What is expected:
From first line to last, give the records again word for word and omit the pictures.
------------------------
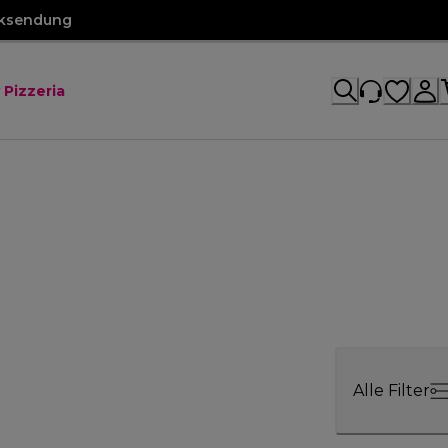
cksendung
 Pizzeria
Alle Filter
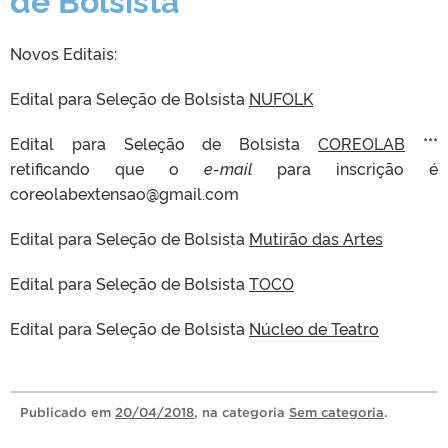
Novos Editais:
Edital para Seleção de Bolsista
NUFOLK
Edital para Seleção de Bolsista
COREOLAB
***
retificando que o
e-mail
para inscrição é
coreolabextensao@gmail.com
Edital para Seleção de Bolsista
Mutirão das Artes
Edital para Seleção de Bolsista
TOCO
Edital para Seleção de Bolsista
Núcleo de Teatro
Publicado
em
20/04/2018
, na categoria
Sem categoria
.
------------------------
Solution for this problem:
cksendung
 Pizzeria
Alle Filter
Novos Editais:
Edital para Seleção de Bolsista
NUFOLK
Edital para Seleção de Bolsista
COREOLAB
***
retificando que o
e-mail
para inscrição é
coreolabextensao@gmail.com
Edital para Seleção de Bolsista
Mutirão das Artes
Edital para Seleção de Bolsista
TOCO
Edital para Seleção de Bolsista
Núcleo de Teatro
Publicado
em
20/04/2018
, na categoria
Sem categoria
.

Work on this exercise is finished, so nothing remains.